Promotional single by Six60

from the album Six60
- Released: 2008
- Length: 3:28
- Songwriters: James Fraser; Matiu Walters;
- Producer: Six60

= Someone to Be Around =

2009 song by Six60

"Someone to Be Around" is a song by New Zealand band Six60. Originally released on their limited-release extended play Six60 in 2008, the song was performed live on the group's 2013 iTunes Session EP. The song was added to the 10th anniversary of their debut album Six60 in 2021, and became the most played song of New Zealand origin on New Zealand airwaves in 2022.

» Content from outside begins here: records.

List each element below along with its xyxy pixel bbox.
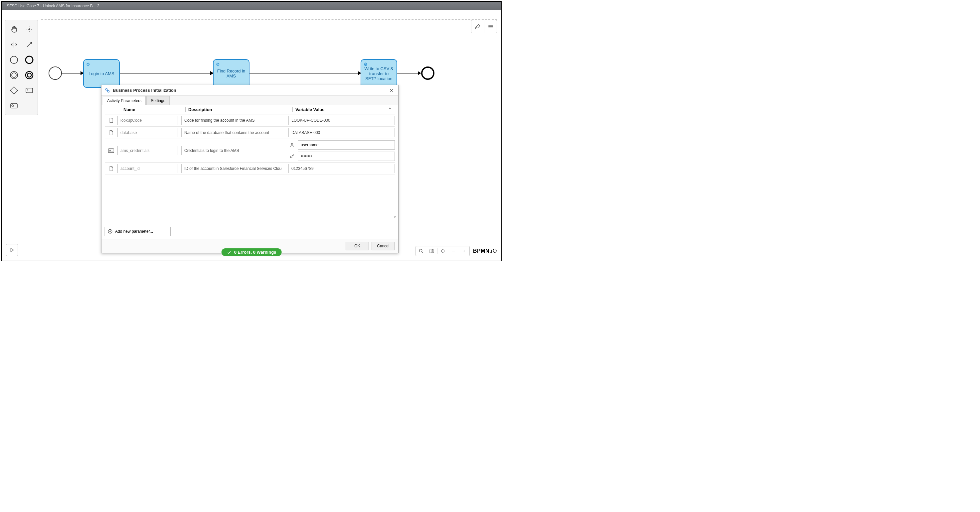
window-title: SFSC Use Case 7 - Unlock AMS for Insuran… [5,4,102,8]
canvas[interactable]: ⚙ Login to AMS ⚙ Find Record in AMS ⚙ Wr… [2,10,501,261]
svg-point-3 [12,73,16,78]
play-button[interactable] [6,244,18,256]
end-event-bold-tool-icon[interactable] [22,68,36,82]
space-tool-icon[interactable] [7,38,21,52]
param-row-credential [105,139,395,163]
lane-divider [41,19,497,20]
svg-point-12 [108,90,110,92]
param-row [105,114,395,127]
col-value: Variable Value [293,107,385,112]
plus-circle-icon [108,229,113,234]
password-field[interactable] [298,152,395,161]
view-toolbar [471,20,497,33]
task-login[interactable]: ⚙ Login to AMS [83,59,120,88]
param-row [105,163,395,175]
document-icon [105,166,118,171]
param-desc[interactable] [181,128,285,137]
sequence-flow[interactable] [120,73,212,73]
param-name[interactable] [118,146,178,155]
svg-point-0 [10,56,18,63]
brush-icon[interactable] [471,20,484,33]
gear-icon: ⚙ [84,60,92,68]
col-name: Name [121,107,185,112]
intermediate-event-tool-icon[interactable] [22,53,36,67]
zoom-in-icon[interactable] [459,246,469,256]
close-icon[interactable]: ✕ [388,87,395,94]
param-row [105,127,395,139]
user-icon [288,142,296,147]
task-label: Find Record in AMS [216,68,247,78]
ok-button[interactable]: OK [346,242,369,250]
status-pill[interactable]: 0 Errors, 0 Warnings [221,248,282,256]
cancel-button[interactable]: Cancel [372,242,395,250]
param-name[interactable] [118,128,178,137]
hand-tool-icon[interactable] [7,22,21,36]
dialog-business-process-init: Business Process Initialization ✕ Activi… [101,85,399,254]
add-parameter-label: Add new parameter... [115,229,153,234]
task-write-csv[interactable]: ⚙ Write to CSV & transfer to SFTP locati… [361,59,397,88]
param-value[interactable] [288,128,395,137]
key-icon [288,154,296,159]
sequence-flow[interactable] [250,73,359,73]
end-event[interactable] [421,67,434,80]
svg-point-15 [291,143,293,145]
param-value[interactable] [288,116,395,125]
param-desc[interactable] [181,164,285,173]
start-event[interactable] [49,67,62,80]
connect-tool-icon[interactable] [22,38,36,52]
document-icon [105,130,118,136]
search-icon[interactable] [416,246,426,256]
process-icon [105,88,110,93]
param-name[interactable] [118,164,178,173]
task-tool-icon[interactable] [22,84,36,97]
chevron-down-icon[interactable]: ˅ [393,216,396,222]
start-event-tool-icon[interactable] [7,53,21,67]
task-label: Write to CSV & transfer to SFTP location [363,66,395,81]
minimap-icon[interactable] [426,246,437,256]
tab-strip: Activity Parameters Settings [102,96,398,105]
svg-point-16 [290,156,292,158]
arrowhead-icon [418,71,421,75]
task-label: Login to AMS [89,71,114,76]
svg-point-18 [420,249,422,252]
add-parameter-button[interactable]: Add new parameter... [104,227,171,236]
zoom-out-icon[interactable] [448,246,459,256]
gear-icon: ⚙ [362,60,369,68]
service-task-tool-icon[interactable] [7,99,21,113]
tab-settings[interactable]: Settings [146,96,169,105]
svg-point-14 [110,150,111,151]
svg-point-10 [12,105,14,107]
window-titlebar: SFSC Use Case 7 - Unlock AMS for Insuran… [2,2,501,10]
gateway-tool-icon[interactable] [7,84,21,97]
sequence-flow[interactable] [62,73,82,73]
task-find-record[interactable]: ⚙ Find Record in AMS [213,59,250,88]
col-description: Description [185,107,293,112]
tool-palette [5,20,38,115]
param-desc[interactable] [181,146,285,155]
fit-icon[interactable] [438,246,448,256]
tab-activity-parameters[interactable]: Activity Parameters [103,96,146,105]
table-header: Name Description Variable Value ˄ [105,105,395,114]
lasso-tool-icon[interactable] [22,22,36,36]
bottom-right-nav: BPMN.iO [415,246,497,256]
svg-rect-6 [10,87,18,94]
credential-icon [105,147,118,154]
svg-point-5 [27,73,31,77]
sequence-flow[interactable] [397,73,419,73]
param-desc[interactable] [181,116,285,125]
param-name[interactable] [118,116,178,125]
param-value[interactable] [288,164,395,173]
svg-point-1 [25,56,33,63]
svg-point-8 [27,89,28,90]
chevron-up-icon[interactable]: ˄ [385,107,395,112]
svg-point-11 [106,89,107,90]
menu-icon[interactable] [484,20,496,33]
dialog-title: Business Process Initialization [113,88,176,93]
gear-icon: ⚙ [214,60,221,68]
document-icon [105,117,118,124]
check-icon [227,250,232,255]
end-event-thin-tool-icon[interactable] [7,68,21,82]
bpmn-logo: BPMN.iO [473,248,497,254]
parameters-body: ˅ [102,114,398,224]
username-field[interactable] [298,140,395,150]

==Background and composition==

"Someone to Be Around" is one of the band's earliest songs, released as a part of the 2008 EP, written by band members James Fraser and Matiu Walters. The song was not included in the 2011 release of their debut album Six60, however it became a fan favourite due to the band including it in live performances. Band vocalist Matiu Walters considers the song one of the most underrated songs released by the band.

==Release==

In 2013, the band performed the song as a part of a live session held at Roundhead Studios, which was released as the iTunes Session EP on 20 December 2013. After the EP's release, the song charted on the New Zealand domestic releases singles chart, reaching number 17.

The song was included as a bonus track on the 10th Anniversary edition of the band's debut album, released in October 2021. The song debuted at number 10 on the New Zealand domestic releases singles chart, breaking into the official top 40 chart in January 2022. The song returned to the top 40 singles in January 2023, and had become platinum certified during the year.

At the 2022 Aotearoa Music Awards, the song was given the Radio Airplay Record of the Year award.

==Credits and personnel==

Credits adapted from Tidal.

- Chris Chetland – mastering engineer (for Gold Album)
- James Fraser – composer
- Simon Gooding – mixing
- Six60 – performer, producer
- Matiu Walters – composer

==Charts==

=== Weekly charts ===

| Chart (2021–2023) | Peak position |
|---|---|
| New Zealand (Recorded Music NZ) | 37 |

=== Year-end charts ===

| Chart (2022) | Position |
|---|---|
| New Zealand Artist Singles (Recorded Music NZ) | 9 |

== Certifications ==

Certifications for "Someone to Be Around"
| Region | Certification | Certified units/sales |
| New Zealand (RMNZ) | 4× Platinum | 120,000^{‡} |
^{‡} Sales+streaming figures based on certification alone.